20 May 2013, News Wires – Egypt’s Oil Ministry Monday named Tarek El-Barkatawy chief executive officer of state-owned Egyptian General Petroleum Corporation, EGPC.
This is coming at a time the country is facing a severe fuel shortage and needs to negotiate favorable rates with oil producers.
Mr. El-Barkatawy replaces Sherif Haddara, who was appointed oil minister in a cabinet reshuffle earlier this month.
Mr. El-Barkatawy served as first under-secretary for agreements and exploration at the Egyptian oil ministry since December last year. He has 25 years of experience in the oil and gas sector, having worked for several international firms, the ministry said in a statement.
Egypt is working to secure oil and gas supply deals on favorable credit terms from major Arab producers in an attempt to ease fuel shortages and a government cash crunch that have proved politically damaging for the country’s Islamist President Mohammed Morsi.
The country has been facing a diesel shortage since last year, leading to rising food costs, long queues at filling stations and electricity blackouts. The fuel crisis has compounded broader economic problems in the country, which in 2011 overthrew the government of Hosni Mubarak in a popular uprising, paving the way for the electoral victory of Mr. Morsi’s Muslim Brotherhood.
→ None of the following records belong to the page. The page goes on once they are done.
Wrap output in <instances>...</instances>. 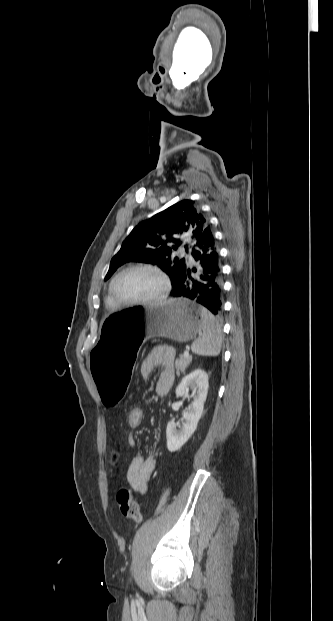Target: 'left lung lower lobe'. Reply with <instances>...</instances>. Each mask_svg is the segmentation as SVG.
<instances>
[{
	"label": "left lung lower lobe",
	"instance_id": "left-lung-lower-lobe-1",
	"mask_svg": "<svg viewBox=\"0 0 333 621\" xmlns=\"http://www.w3.org/2000/svg\"><path fill=\"white\" fill-rule=\"evenodd\" d=\"M196 267L182 269L176 278L172 297L188 298L220 315L223 308L222 269L218 249L209 227L205 228L190 253ZM194 275V277L191 276Z\"/></svg>",
	"mask_w": 333,
	"mask_h": 621
}]
</instances>
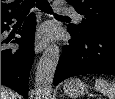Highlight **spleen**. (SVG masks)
Here are the masks:
<instances>
[{
  "label": "spleen",
  "instance_id": "spleen-1",
  "mask_svg": "<svg viewBox=\"0 0 115 99\" xmlns=\"http://www.w3.org/2000/svg\"><path fill=\"white\" fill-rule=\"evenodd\" d=\"M95 88L110 99H115V83H109L107 80L100 78L95 81Z\"/></svg>",
  "mask_w": 115,
  "mask_h": 99
}]
</instances>
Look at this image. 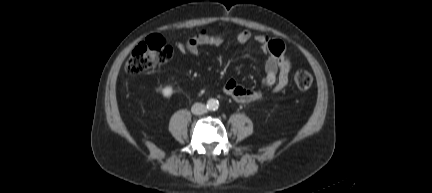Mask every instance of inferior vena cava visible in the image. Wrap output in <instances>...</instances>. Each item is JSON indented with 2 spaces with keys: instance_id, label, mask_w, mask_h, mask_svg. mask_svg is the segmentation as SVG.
Segmentation results:
<instances>
[{
  "instance_id": "1",
  "label": "inferior vena cava",
  "mask_w": 432,
  "mask_h": 193,
  "mask_svg": "<svg viewBox=\"0 0 432 193\" xmlns=\"http://www.w3.org/2000/svg\"><path fill=\"white\" fill-rule=\"evenodd\" d=\"M191 111L195 115H202L207 112V107L202 103H195L192 106Z\"/></svg>"
}]
</instances>
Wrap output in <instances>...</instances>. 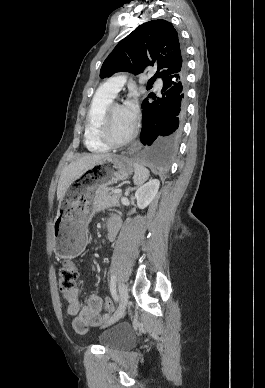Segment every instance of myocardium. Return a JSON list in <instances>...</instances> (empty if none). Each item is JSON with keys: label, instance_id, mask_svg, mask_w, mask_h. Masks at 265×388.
I'll list each match as a JSON object with an SVG mask.
<instances>
[{"label": "myocardium", "instance_id": "1", "mask_svg": "<svg viewBox=\"0 0 265 388\" xmlns=\"http://www.w3.org/2000/svg\"><path fill=\"white\" fill-rule=\"evenodd\" d=\"M105 91H117V90H105ZM115 107H121V106L118 103H111L108 106H106L105 109L102 111L97 125V136L106 145L119 147L127 144L128 142H130L132 139L135 138V136L137 135V128L135 125H132L131 130L121 138H116L111 136L107 130L108 116Z\"/></svg>", "mask_w": 265, "mask_h": 388}]
</instances>
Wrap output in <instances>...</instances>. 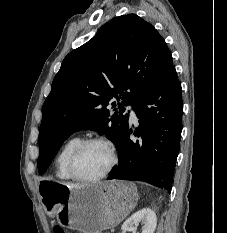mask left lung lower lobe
Instances as JSON below:
<instances>
[{"mask_svg":"<svg viewBox=\"0 0 227 233\" xmlns=\"http://www.w3.org/2000/svg\"><path fill=\"white\" fill-rule=\"evenodd\" d=\"M138 128L127 126L117 146L119 163L109 180H136L171 191L180 149L183 102L173 66L164 80L132 105ZM138 137L132 141L130 134Z\"/></svg>","mask_w":227,"mask_h":233,"instance_id":"1","label":"left lung lower lobe"}]
</instances>
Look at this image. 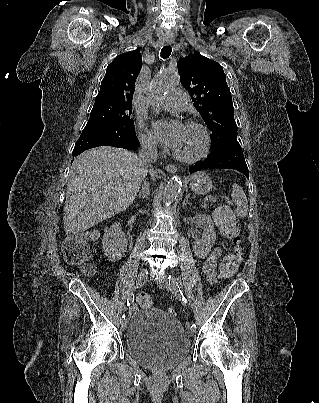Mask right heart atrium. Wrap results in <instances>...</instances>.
<instances>
[{"instance_id": "d8ad5b80", "label": "right heart atrium", "mask_w": 319, "mask_h": 403, "mask_svg": "<svg viewBox=\"0 0 319 403\" xmlns=\"http://www.w3.org/2000/svg\"><path fill=\"white\" fill-rule=\"evenodd\" d=\"M138 128H139V140L142 146L148 150H155L156 149L155 137L150 131L147 130L143 120H139Z\"/></svg>"}]
</instances>
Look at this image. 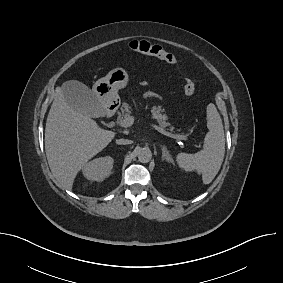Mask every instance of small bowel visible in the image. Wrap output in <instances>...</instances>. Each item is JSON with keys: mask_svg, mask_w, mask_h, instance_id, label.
I'll return each instance as SVG.
<instances>
[{"mask_svg": "<svg viewBox=\"0 0 283 283\" xmlns=\"http://www.w3.org/2000/svg\"><path fill=\"white\" fill-rule=\"evenodd\" d=\"M147 84H148L147 81L142 82V85H147ZM146 97L147 98H156V97H158V95L156 93H153V92H148L146 94Z\"/></svg>", "mask_w": 283, "mask_h": 283, "instance_id": "1", "label": "small bowel"}]
</instances>
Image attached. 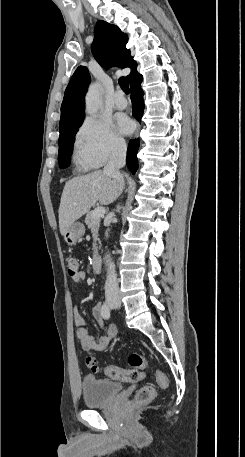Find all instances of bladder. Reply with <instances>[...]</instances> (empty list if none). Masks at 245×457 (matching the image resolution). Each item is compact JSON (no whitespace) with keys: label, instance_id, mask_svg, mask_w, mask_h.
<instances>
[{"label":"bladder","instance_id":"31cf9c89","mask_svg":"<svg viewBox=\"0 0 245 457\" xmlns=\"http://www.w3.org/2000/svg\"><path fill=\"white\" fill-rule=\"evenodd\" d=\"M85 406L109 404L113 395H118L121 389L119 382L95 379L85 376L82 381Z\"/></svg>","mask_w":245,"mask_h":457}]
</instances>
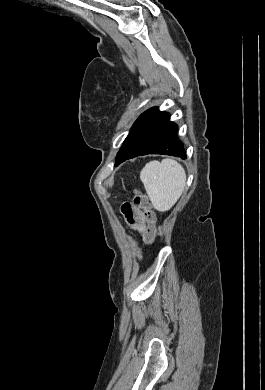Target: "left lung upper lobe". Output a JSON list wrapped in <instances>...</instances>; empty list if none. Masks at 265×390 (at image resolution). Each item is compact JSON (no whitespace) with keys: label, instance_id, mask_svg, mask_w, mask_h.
<instances>
[{"label":"left lung upper lobe","instance_id":"obj_1","mask_svg":"<svg viewBox=\"0 0 265 390\" xmlns=\"http://www.w3.org/2000/svg\"><path fill=\"white\" fill-rule=\"evenodd\" d=\"M131 130H132V128H131ZM131 130H130V132H131ZM129 135H130V133L128 134L127 138H126L125 141L123 142L122 147L120 148V150H119V152H118V154H117V157H118V155H119L121 149L124 147V145H125V143H126L128 137H129ZM117 157H116V159H117Z\"/></svg>","mask_w":265,"mask_h":390}]
</instances>
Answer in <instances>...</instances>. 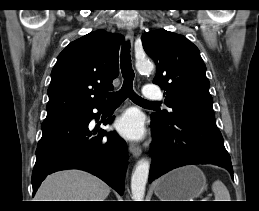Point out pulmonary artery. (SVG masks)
<instances>
[{"label":"pulmonary artery","instance_id":"1","mask_svg":"<svg viewBox=\"0 0 259 211\" xmlns=\"http://www.w3.org/2000/svg\"><path fill=\"white\" fill-rule=\"evenodd\" d=\"M143 94L144 98L147 100H160L163 97L162 92L153 84L145 85Z\"/></svg>","mask_w":259,"mask_h":211}]
</instances>
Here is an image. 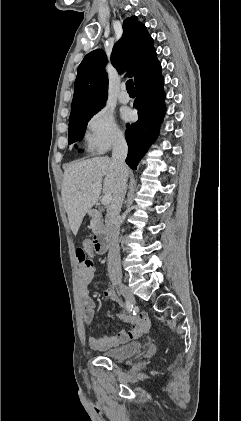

Egypt’s government is short of funds and has been negotiating with the International Monetary Fund over a $4.8 billion loan, which analysts and investors say is critical for the country. IMF officials left Cairo last month without agreeing on the terms of the loan.
EGPC has been paying hefty premiums for its crude supplies due to the weaker Egyptian pound and is struggling to pay its debt of between $5 billion and $7 billion to foreign energy companies.